Cross‐Scale Synergy in MOF‐Derived Catalysts: Bonded Fe–Co Atom Pairs with Oxygen Ligands Unlocking Enhanced Oxygen Reduction via d‐Orbital Modulation

Integrating cross-scale active sites-single atoms (SA), atom pairs (AP), and nanoparticles-into a unified catalytic system presents a promising strategy for advancing oxygen reduction reaction (ORR), an extremely important process in energy conversion. However, the synergistic interplay among these sites and their mechanistic roles remains poorly understood. Here, we report a novel catalyst (3) featuring ZnSA, bonded Fe-CoAP with dual-oxygen ligands, and Fe0.72Co0.28 nanoparticles, synthesized via pyrolysis of a metal matrix-engineered metal-organic framework (MOF). Combined experimental/theoretical studies reveal the bonded Fe-CoAP sites with dual oxygen ligands serve as the primary active centers, where the CoFe-CoAP bonded O ligand directly participates in the formation of the *OH intermediate, and the FeOFe-CoAP modulates the Co d-band center (ɛd), facilitating *OH desorption-the ORR rate-limiting step.
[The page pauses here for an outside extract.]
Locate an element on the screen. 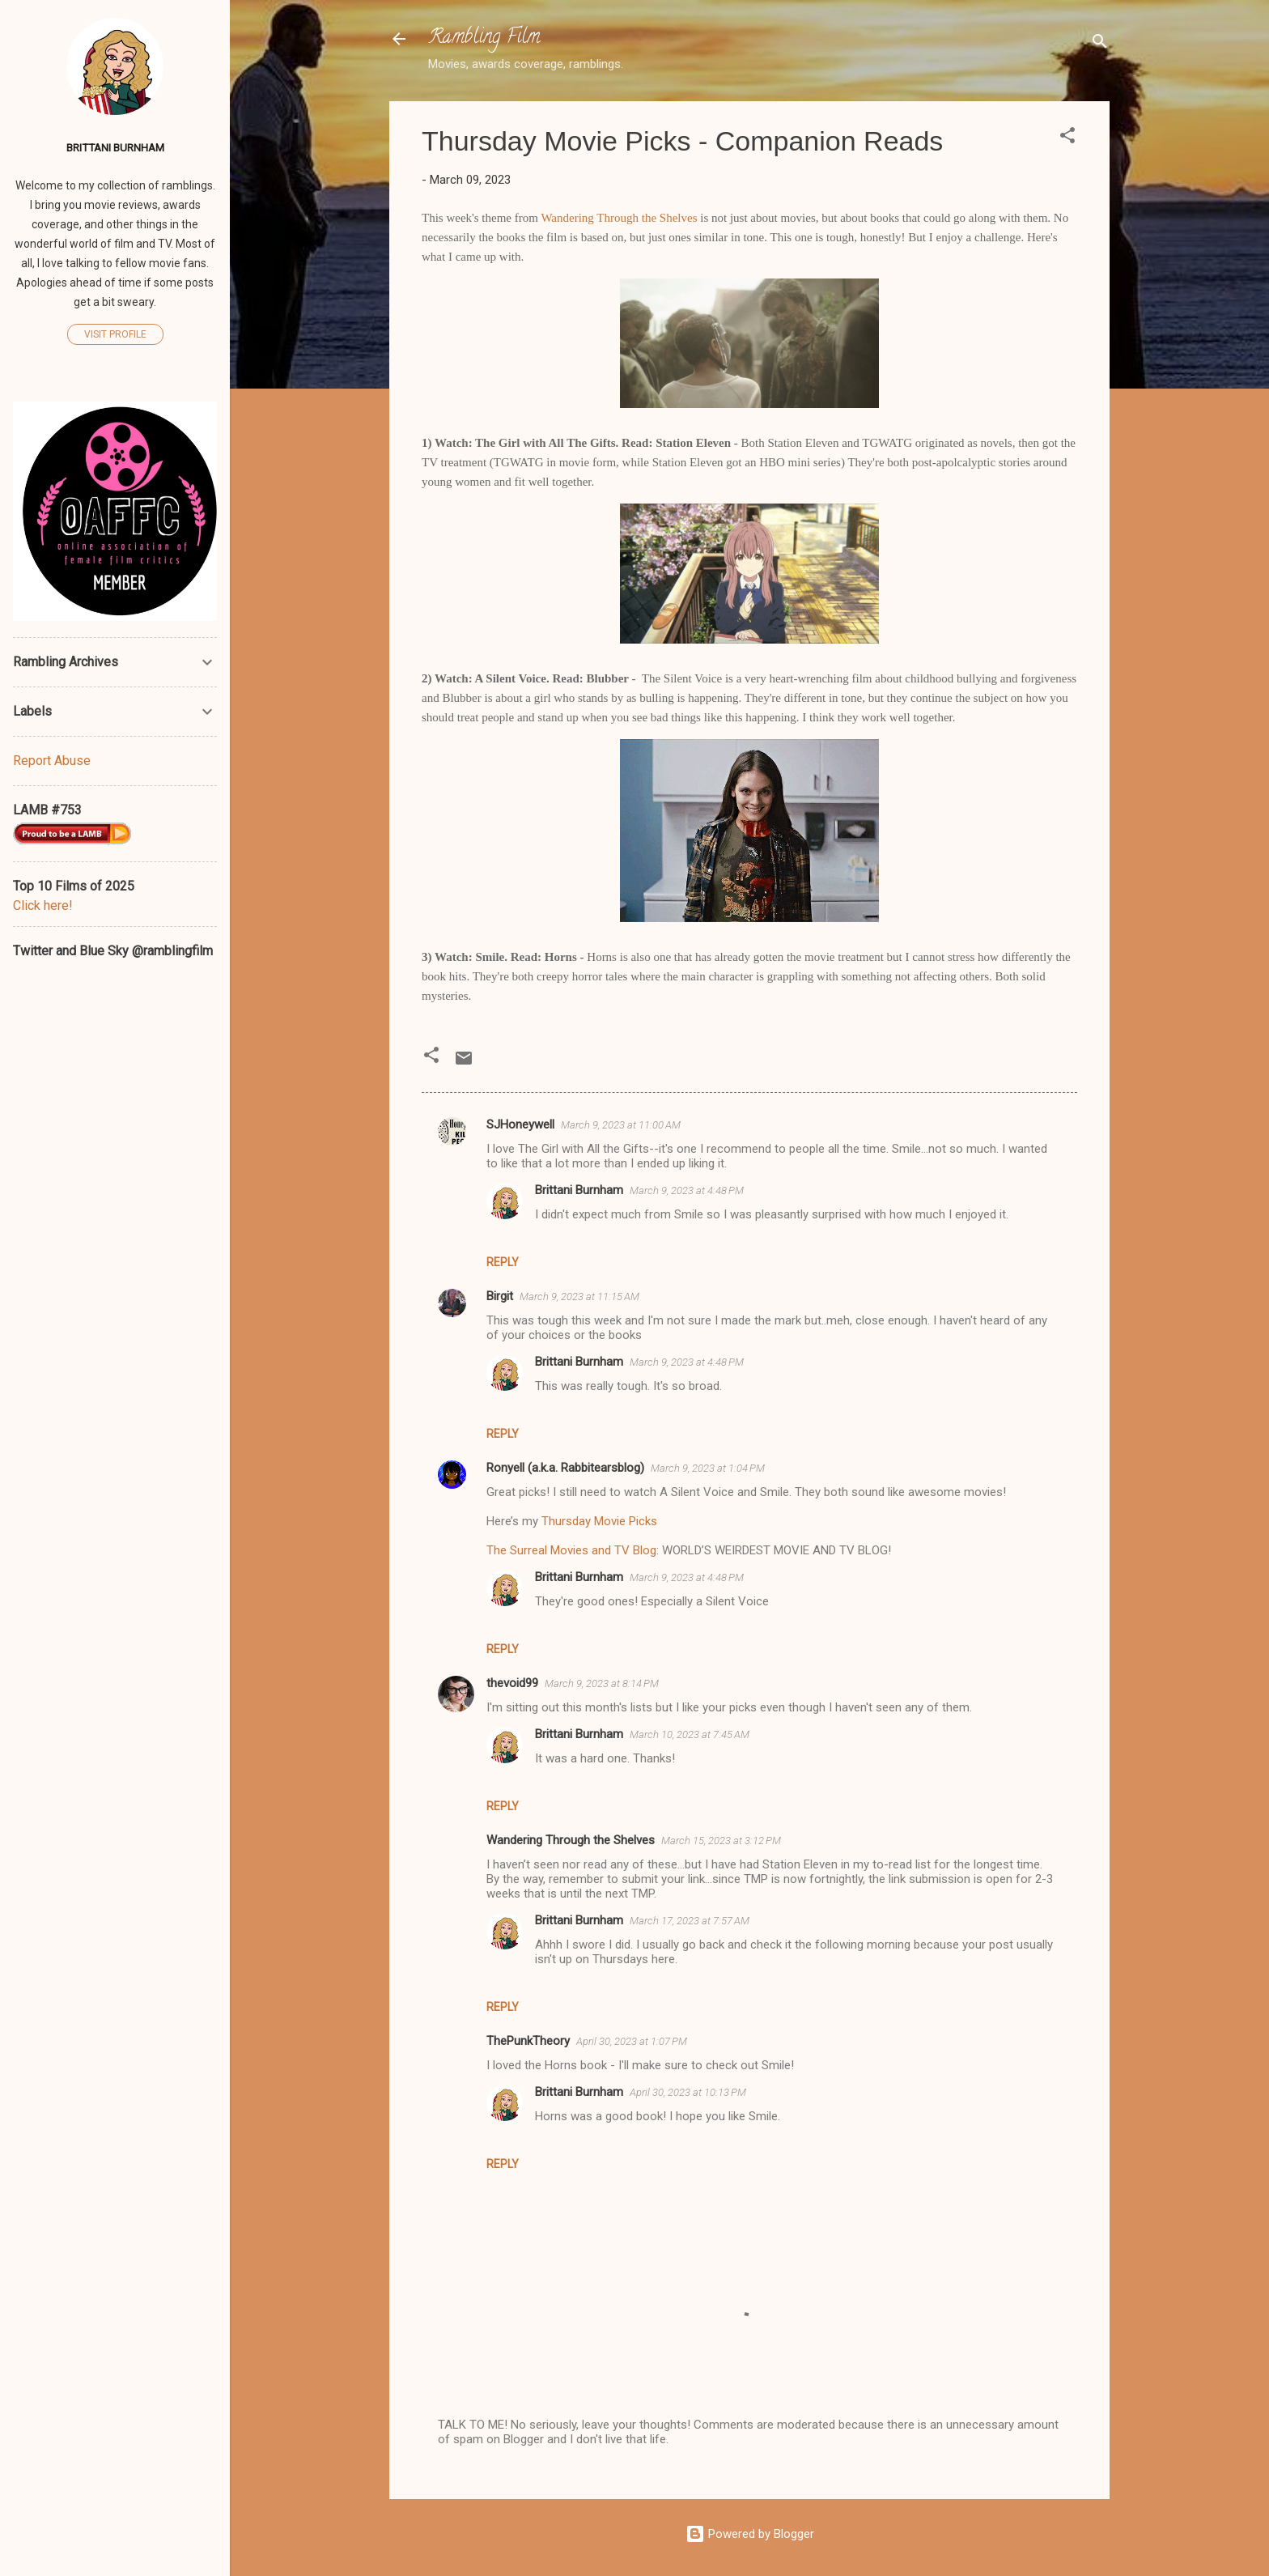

Meanwhile, adjacent metal nanoparticles and single Zn atom collectively assist intermediate adsorption strengths and co-activation of adsorbed O2. This promising synergy endows 3 with exceptional ORR activity, enabling a Zn-air battery with high-power/gravimetric energy density. This work establishes a MOF-based platform for electrocatalyst design while elucidating the critical role of oxygen-bridged metal pairs in regulating reaction pathways.